BCH CT Phase 2: Beaconless Output Binding, a Demo App, and the Path to On-Chain ZK Verification
Bitcoin Cash is great at fast, low-fee payments — but like most cryptocurrencies, typical transactions still broadcast a lot of information: who paid whom and how much. Cash doesn’t do that.
This post explains the next concrete step we’re building toward cash-like privacy on BCH — and why our Phase 2 funding plan is split into two campaigns:
- Campaign 1 (Phase 2, now live): ship a community-verifiable chipnet desktop demo app + the “plumbing” that makes future on-chain ZK verification safe and inevitable.

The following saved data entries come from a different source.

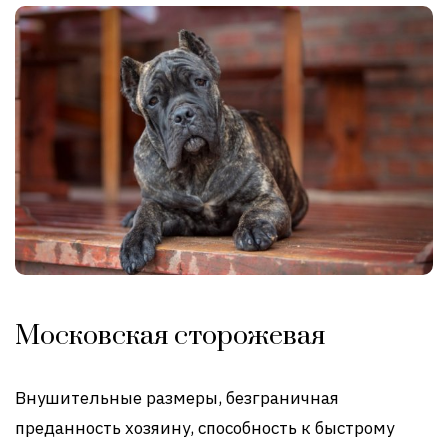
Московская сторожевая
Внушительные размеры, безграничная
преданность хозяину, способность к быстрому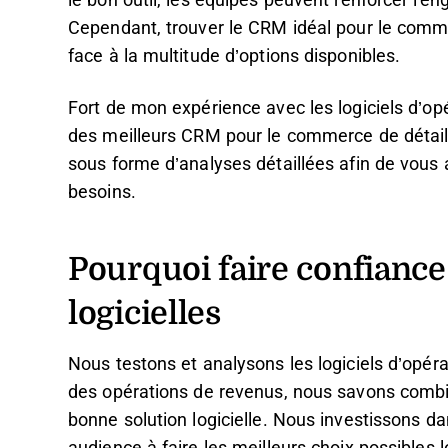
le bon outil, les équipes peuvent renforcer l'en
Cependant, trouver le CRM idéal pour le comme
face à la multitude d’options disponibles.
Fort de mon expérience avec les logiciels d’opé
des meilleurs CRM pour le commerce de détail
sous forme d’analyses détaillées afin de vous a
besoins.
Pourquoi faire confiance
logicielles
Nous testons et analysons les logiciels d’opér
des opérations de revenus, nous savons combien 
bonne solution logicielle. Nous investissons d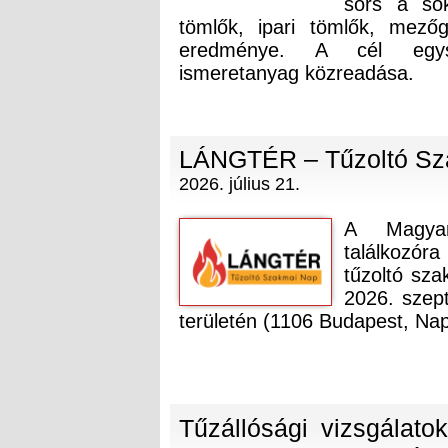
sors a sok
tömlők, ipari tömlők, mező
eredménye. A cél egysé
ismeretanyag közreadása.
LÁNGTÉR – Tűzoltó Sza
2026. július 21.
A Magyar
találkozór
tűzoltó sz
2026. sze
területén (1106 Budapest, Nap
Tűzállósági vizsgálato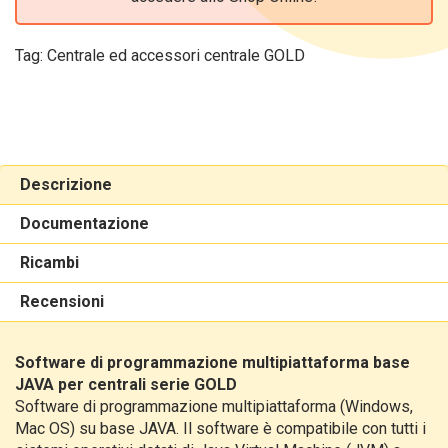
Tag:
Centrale ed accessori centrale GOLD
Descrizione
Documentazione
Ricambi
Recensioni
Software di programmazione multipiattaforma base
JAVA per centrali serie GOLD
Software di programmazione multipiattaforma (Windows,
Mac OS) su base JAVA. Il software è compatibile con tutti i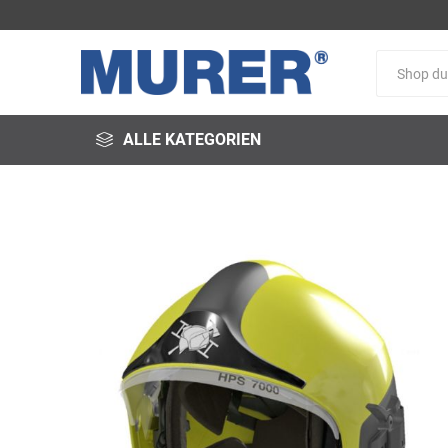
ALLE KATEGORIEN
@fire
3M
3S-
Arbeitsschutz
Schweißservice
Alfred
ALTEC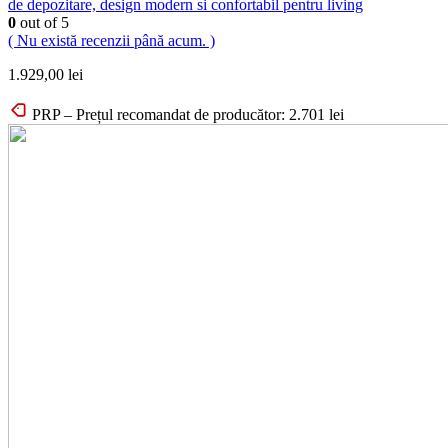
de depozitare, design modern si confortabil pentru living
0
out of 5
( Nu există recenzii până acum. )
1.929,00
lei
PRP – Prețul recomandat de producător:
2.701
lei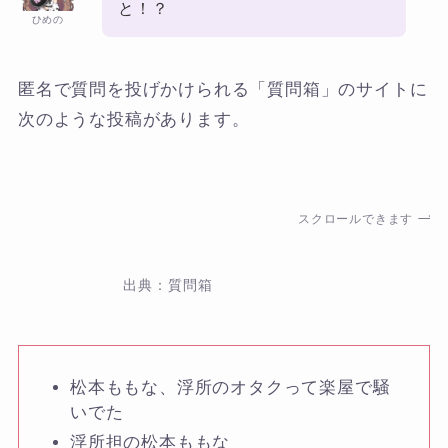
と！？
ひめの
匿名で質問を投げかけられる「質問箱」のサイトに
次のような投稿があります。
スクロールできます
出典：質問箱
松本ももな、浮所のオタクって楽屋で騒
いでた
浮所担の松本ももな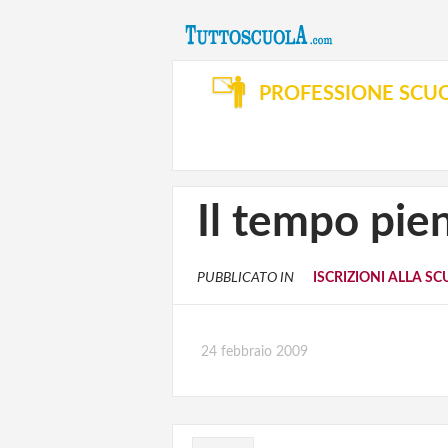
PROFESSIONE SCU
Il tempo pien
PUBBLICATO IN
ISCRIZIONI ALLA S
24 febbraio 2009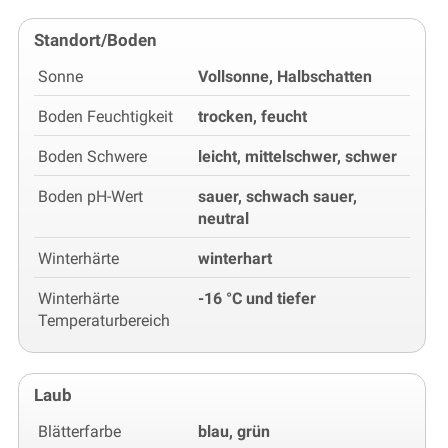
Standort/Boden
Sonne
Vollsonne, Halbschatten
Boden Feuchtigkeit
trocken, feucht
Boden Schwere
leicht, mittelschwer, schwer
Boden pH-Wert
sauer, schwach sauer,
neutral
Winterhärte
winterhart
Winterhärte
-16 °C und tiefer
Temperaturbereich
Laub
Blätterfarbe
blau, grün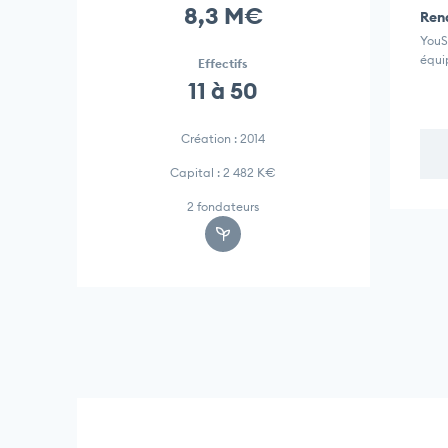
8,3 M€
Rend
YouS
équi
Effectifs
11 à 50
Création : 2014
Capital : 2 482 K€
2 fondateurs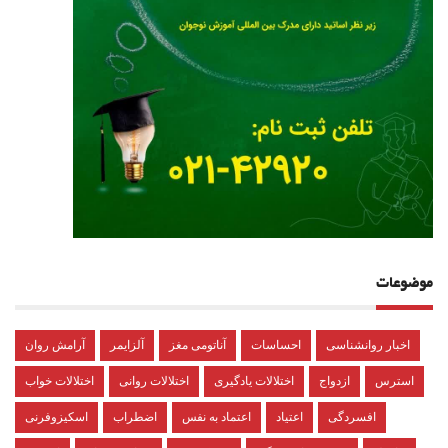
موضوعات
اخبار روانشناسی
احساسات
آناتومی مغز
آلزایمر
آرامش روان
استرس
ازدواج
اختلالات یادگیری
اختلالات روانی
اختلالات خواب
افسردگی
اعتیاد
اعتماد به نفس
اضطراب
اسکیزوفرنی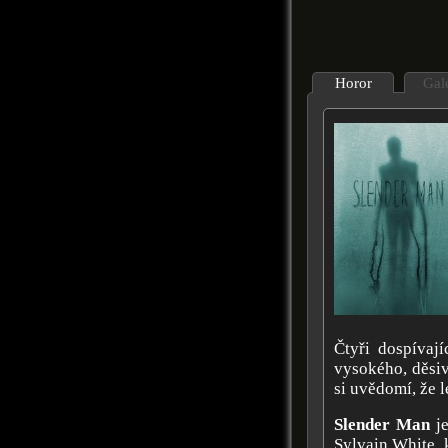
Horor
Gal
Čtyři dospívaj
vysokého, děsi
si uvědomí, že 
Slender Man
je
Sylvain White, 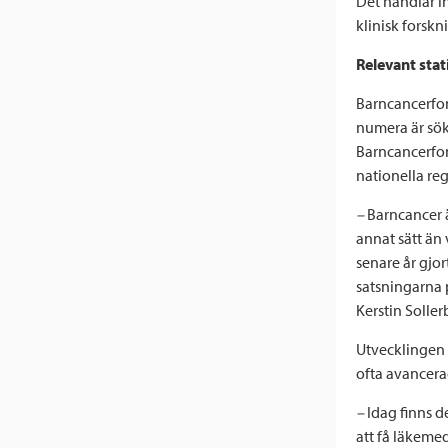
Det handlar i
klinisk forskn
Relevant stat
Barncancerfon
numera är sökb
Barncancerfond
nationella re
–
Barncancer ä
annat sätt än 
senare år gjor
satsningarna 
Kerstin Soller
Utvecklingen a
ofta avancerad
–
Idag finns 
att få läkemed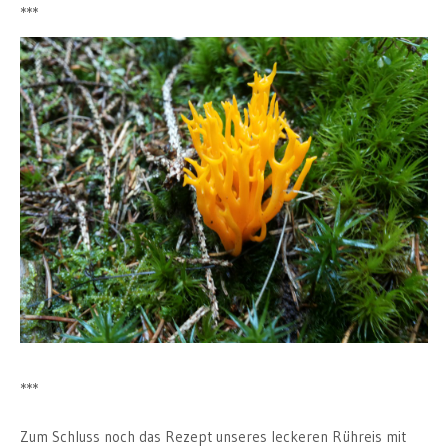
***
***
Zum Schluss noch das Rezept unseres leckeren Rühreis mit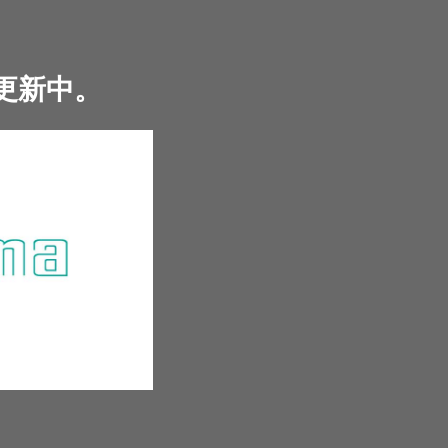
を更新中。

- Campaign 2 (Phase 3, planned next): implement the on-chain verification kernel for a selected proof system.
The goal is to make Phase 3 feel like “plug in the engine”, not “redesign the car.”
The key Phase-2 unlock: Beaconless Output Binding
If you want privacy and on-chain enforceability, the chain must be able to check:
“The private context/proof I’m presenting corresponds to these exact transaction outputs.”

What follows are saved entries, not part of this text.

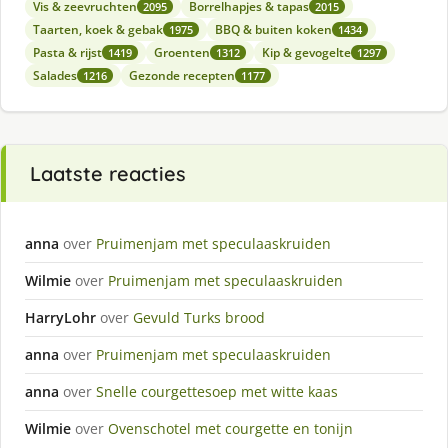
Vis & zeevruchten
Borrelhapjes & tapas
2095
2015
Taarten, koek & gebak
BBQ & buiten koken
1975
1434
Pasta & rijst
Groenten
Kip & gevogelte
1419
1312
1297
Salades
Gezonde recepten
1216
1177
Laatste reacties
anna
over
Pruimenjam met speculaaskruiden
Wilmie
over
Pruimenjam met speculaaskruiden
HarryLohr
over
Gevuld Turks brood
anna
over
Pruimenjam met speculaaskruiden
anna
over
Snelle courgettesoep met witte kaas
Wilmie
over
Ovenschotel met courgette en tonijn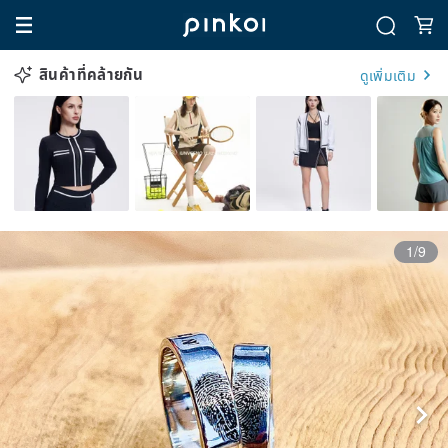
สินค้าที่คล้ายกัน
ดูเพิ่มเติม
1/9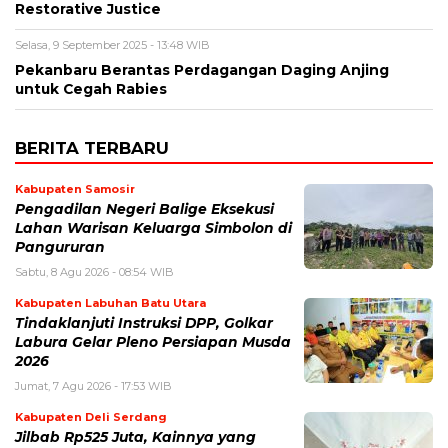
Restorative Justice
Selasa, 9 September 2025 - 13:48 WIB
Pekanbaru Berantas Perdagangan Daging Anjing
untuk Cegah Rabies
BERITA TERBARU
Kabupaten Samosir
Pengadilan Negeri Balige Eksekusi
Lahan Warisan Keluarga Simbolon di
Pangururan
Sabtu, 8 Agu 2026 - 08:54 WIB
Kabupaten Labuhan Batu Utara
Tindaklanjuti Instruksi DPP, Golkar
Labura Gelar Pleno Persiapan Musda
2026
Jumat, 7 Agu 2026 - 17:53 WIB
Kabupaten Deli Serdang
Jilbab Rp525 Juta, Kainnya yang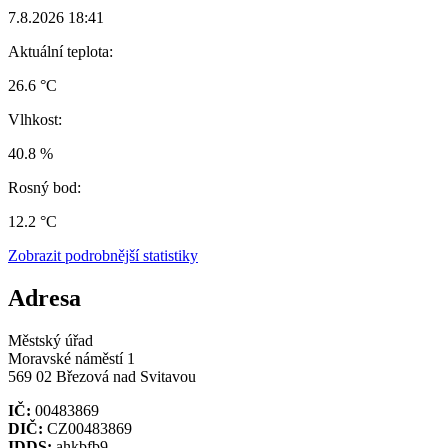
7.8.2026 18:41
Aktuální teplota:
26.6 °C
Vlhkost:
40.8 %
Rosný bod:
12.2 °C
Zobrazit podrobnější statistiky
Adresa
Městský úřad
Moravské náměstí 1
569 02 Březová nad Svitavou
IČ:
00483869
DIČ:
CZ00483869
IDDS:
ahkbfb9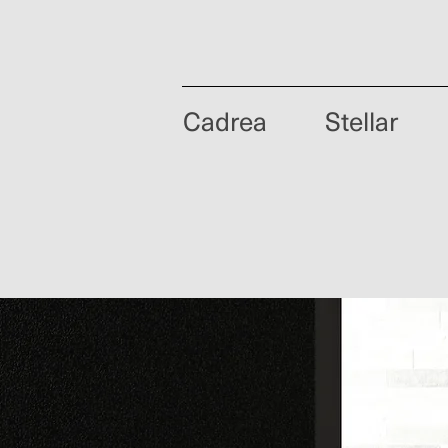
Cadrea
Stellar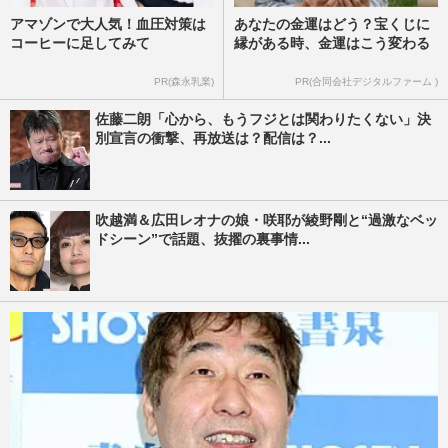
アマゾンで大人気！血圧対策は
あなたの金運はどう？宝くじに
コーヒーに足してみて
縁がある時、金運はこう変わる
PR(森永乳業)
PR(合同会社デジタルファーム )
佐藤二朗「心から、もうフジとは関わりたくない」決
別宣言の衝撃、再放送は？配信は？...
吹越満＆広田レオナの娘・咲耶が綾野剛と“過激なベッ
ドシーン”で話題、抜擢の裏事情...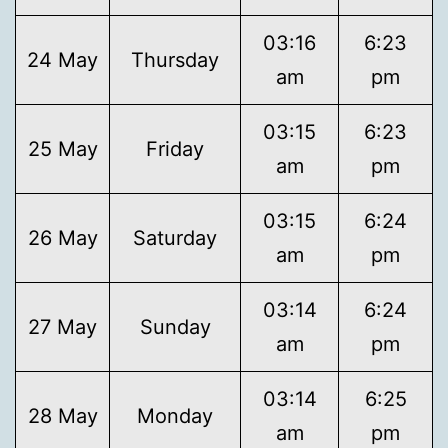
03:16
6:23
24 May
Thursday
am
pm
03:15
6:23
25 May
Friday
am
pm
03:15
6:24
26 May
Saturday
am
pm
03:14
6:24
27 May
Sunday
am
pm
03:14
6:25
28 May
Monday
am
pm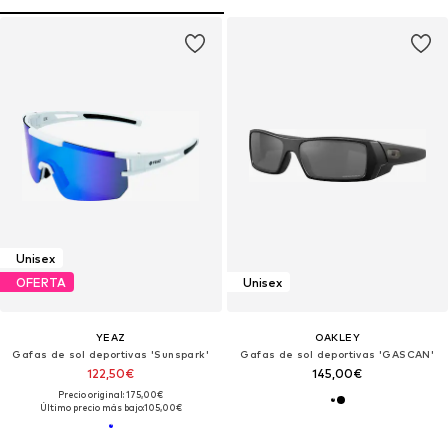
Unisex
OFERTA
Unisex
YEAZ
OAKLEY
Gafas de sol deportivas 'Sunspark'
Gafas de sol deportivas 'GASCAN'
122,50€
145,00€
Precio original: 175,00€
Último precio más bajo:
105,00€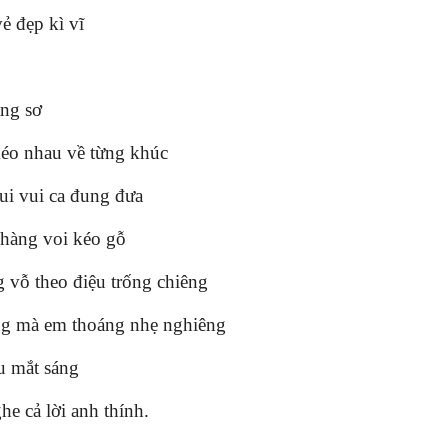
ẻ đẹp kì vĩ
ng sơ
éo nhau về từng khúc
ui vui ca đung đưa
hàng voi kéo gỗ
 vỗ theo điệu trống chiêng
g mà em thoáng nhẹ nghiêng
u mắt sáng
he cả lời anh thính.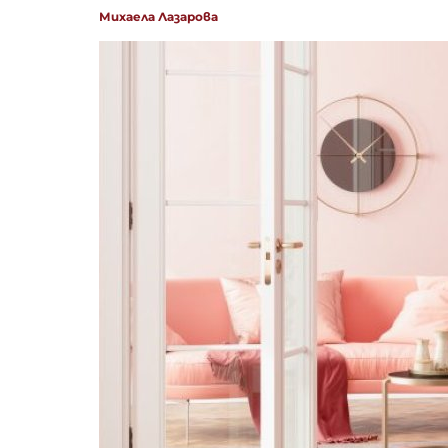
Михаела Лазарова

Adding an OP_RETURN “beacon” or other metadata that screams “this is a privacy transaction,” creating chainanalysis identifyers and potential attack vectors.
Beaconless Output Binding solves the same binding problem without adding a beacon.
What “beaconless” means in practice
When we say Beaconless Output Binding, we mean something simple:
The covenant can verify that a private payment is tied to the real transaction outputs — without adding any extra metadata output like OP_RETURN.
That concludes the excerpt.